Exercise goal.
Word for word, retype the lines from the one containing "efterlikna Jesus. Hår" to the one containing "มหาวิทยาลัยราชภัฏราชนครินทร์" below, keeping both end lines and dropping the pictures.
--
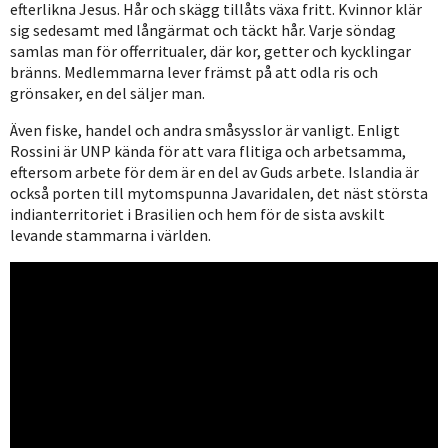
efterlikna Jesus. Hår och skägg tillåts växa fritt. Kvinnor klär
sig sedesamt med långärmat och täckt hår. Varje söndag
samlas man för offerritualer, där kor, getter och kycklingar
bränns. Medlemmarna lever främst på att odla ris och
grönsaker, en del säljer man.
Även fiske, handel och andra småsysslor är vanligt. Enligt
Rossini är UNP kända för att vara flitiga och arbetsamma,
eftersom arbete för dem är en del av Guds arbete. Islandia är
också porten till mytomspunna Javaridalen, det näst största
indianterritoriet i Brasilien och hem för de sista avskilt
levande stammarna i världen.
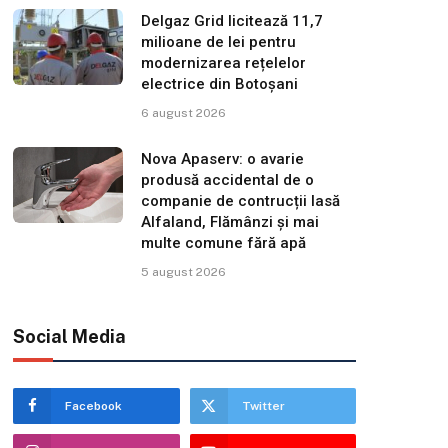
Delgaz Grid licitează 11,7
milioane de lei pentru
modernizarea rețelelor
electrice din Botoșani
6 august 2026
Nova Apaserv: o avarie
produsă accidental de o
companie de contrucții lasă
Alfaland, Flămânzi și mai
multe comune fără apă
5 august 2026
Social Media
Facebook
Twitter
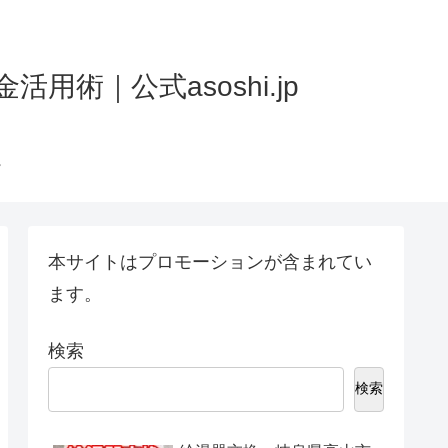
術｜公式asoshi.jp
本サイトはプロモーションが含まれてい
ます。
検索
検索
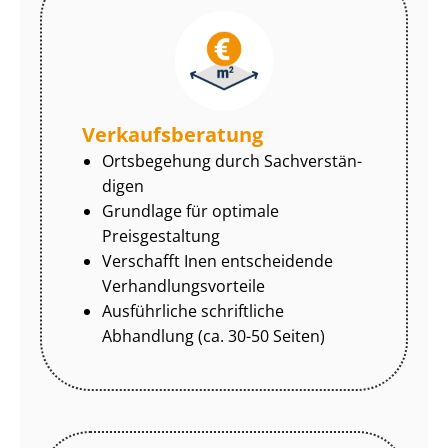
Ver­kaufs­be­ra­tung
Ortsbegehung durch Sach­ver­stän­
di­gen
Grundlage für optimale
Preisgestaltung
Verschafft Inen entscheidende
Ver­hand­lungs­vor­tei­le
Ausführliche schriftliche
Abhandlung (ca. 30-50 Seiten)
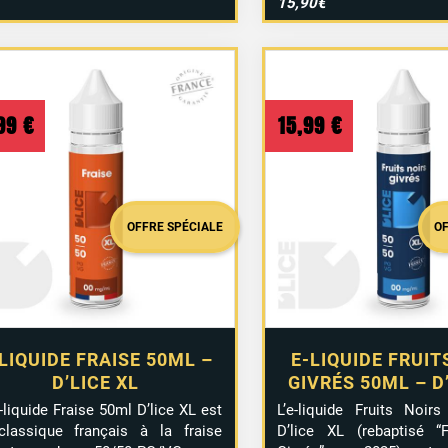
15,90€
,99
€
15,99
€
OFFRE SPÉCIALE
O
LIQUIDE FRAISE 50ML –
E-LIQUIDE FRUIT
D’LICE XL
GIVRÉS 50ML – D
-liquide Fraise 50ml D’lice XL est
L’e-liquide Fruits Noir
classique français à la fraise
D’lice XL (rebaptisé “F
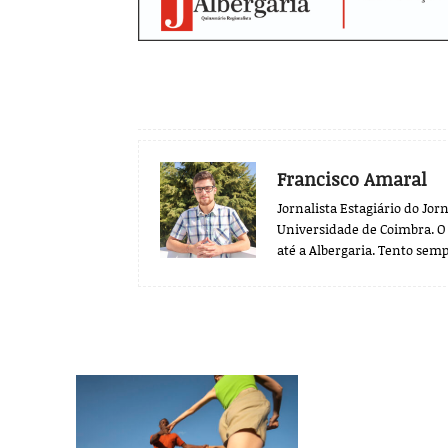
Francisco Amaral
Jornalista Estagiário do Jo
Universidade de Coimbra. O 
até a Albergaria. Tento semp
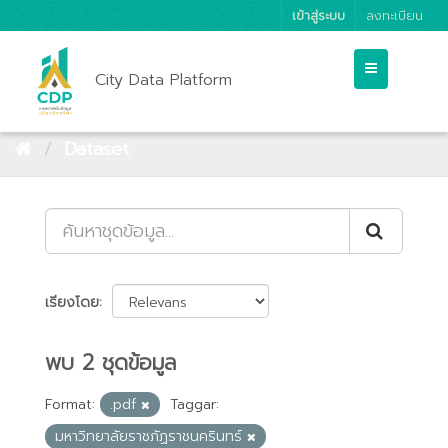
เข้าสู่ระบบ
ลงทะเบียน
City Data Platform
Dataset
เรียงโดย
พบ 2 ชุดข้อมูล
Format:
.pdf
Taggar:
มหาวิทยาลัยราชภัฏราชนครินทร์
--
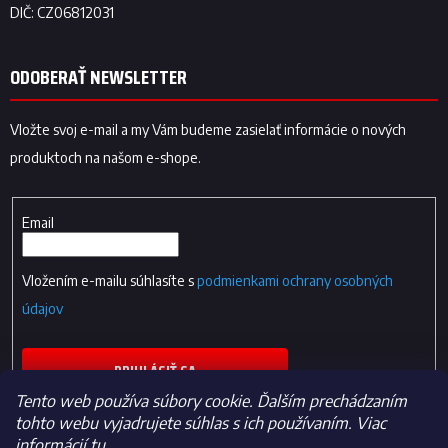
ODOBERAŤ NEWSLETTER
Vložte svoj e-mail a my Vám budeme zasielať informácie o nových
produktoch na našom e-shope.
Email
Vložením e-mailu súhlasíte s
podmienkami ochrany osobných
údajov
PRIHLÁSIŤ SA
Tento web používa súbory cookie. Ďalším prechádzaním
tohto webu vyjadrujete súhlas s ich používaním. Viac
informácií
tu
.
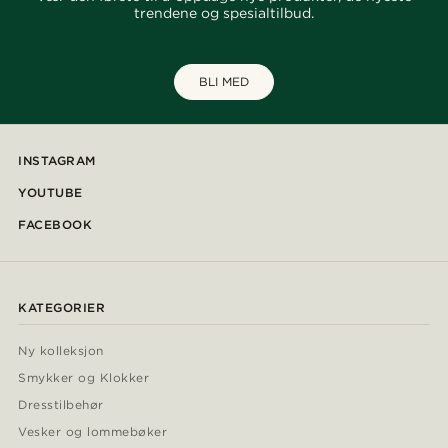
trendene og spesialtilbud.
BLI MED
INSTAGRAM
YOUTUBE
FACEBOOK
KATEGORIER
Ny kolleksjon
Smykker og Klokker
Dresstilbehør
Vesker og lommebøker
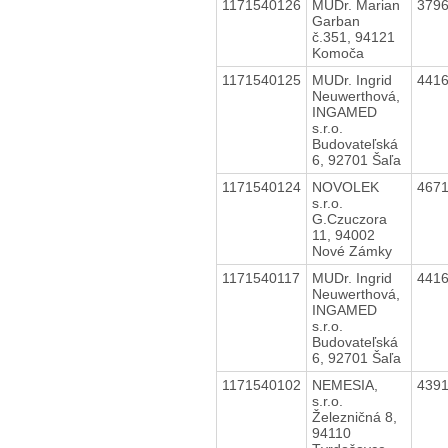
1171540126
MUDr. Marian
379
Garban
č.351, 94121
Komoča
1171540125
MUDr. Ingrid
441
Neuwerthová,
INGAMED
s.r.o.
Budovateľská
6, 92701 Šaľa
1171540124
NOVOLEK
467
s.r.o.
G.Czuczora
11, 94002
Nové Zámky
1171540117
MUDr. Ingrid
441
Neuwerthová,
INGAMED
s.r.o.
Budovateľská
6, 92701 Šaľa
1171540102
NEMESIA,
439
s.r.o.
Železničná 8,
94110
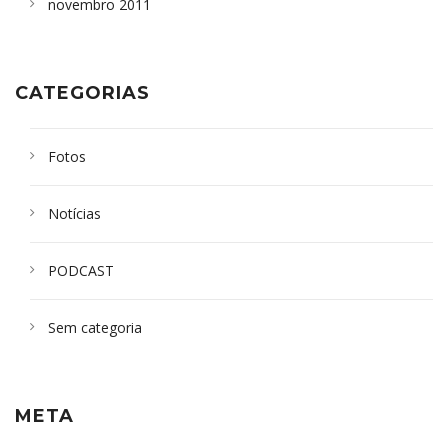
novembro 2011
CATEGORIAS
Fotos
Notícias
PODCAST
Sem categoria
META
--
Your solution.
efterlikna Jesus. Hår och skägg tillåts växa fritt. Kvinnor klär
sig sedesamt med långärmat och täckt hår. Varje söndag
samlas man för offerritualer, där kor, getter och kycklingar
bränns. Medlemmarna lever främst på att odla ris och
grönsaker, en del säljer man.
Även fiske, handel och andra småsysslor är vanligt. Enligt
Rossini är UNP kända för att vara flitiga och arbetsamma,
eftersom arbete för dem är en del av Guds arbete. Islandia är
också porten till mytomspunna Javaridalen, det näst största
indianterritoriet i Brasilien och hem för de sista avskilt
levande stammarna i världen.
Delgaz Grid licitează 11,7
milioane de lei pentru
modernizarea rețelelor
electrice din Botoșani
6 august 2026
Nova Apaserv: o avarie
produsă accidental de o
companie de contrucții lasă
Alfaland, Flămânzi și mai
multe comune fără apă
5 august 2026
Social Media
Facebook
Twitter
術｜公式asoshi.jp
本サイトはプロモーションが含まれてい
ます。
検索
検索
Ver­kaufs­be­ra­tung
Ortsbegehung durch Sach­ver­stän­
di­gen
Grundlage für optimale
Preisgestaltung
Verschafft Inen entscheidende
Ver­hand­lungs­vor­tei­le
Ausführliche schriftliche
Abhandlung (ca. 30-50 Seiten)
15,90€
,99
€
15,99
€
OFFRE SPÉCIALE
O
LIQUIDE FRAISE 50ML –
E-LIQUIDE FRUIT
D’LICE XL
GIVRÉS 50ML – D
-liquide Fraise 50ml D’lice XL est
L’e-liquide Fruits Noir
classique français à la fraise
D’lice XL (rebaptisé “F
Francisco Amaral
Jornalista Estagiário do Jo
Universidade de Coimbra. O 
até a Albergaria. Tento semp
เข้าสู่ระบบ
ลงทะเบียน
City Data Platform
Dataset
เรียงโดย
พบ 2 ชุดข้อมูล
Format:
.pdf
Taggar:
มหาวิทยาลัยราชภัฏราชนครินทร์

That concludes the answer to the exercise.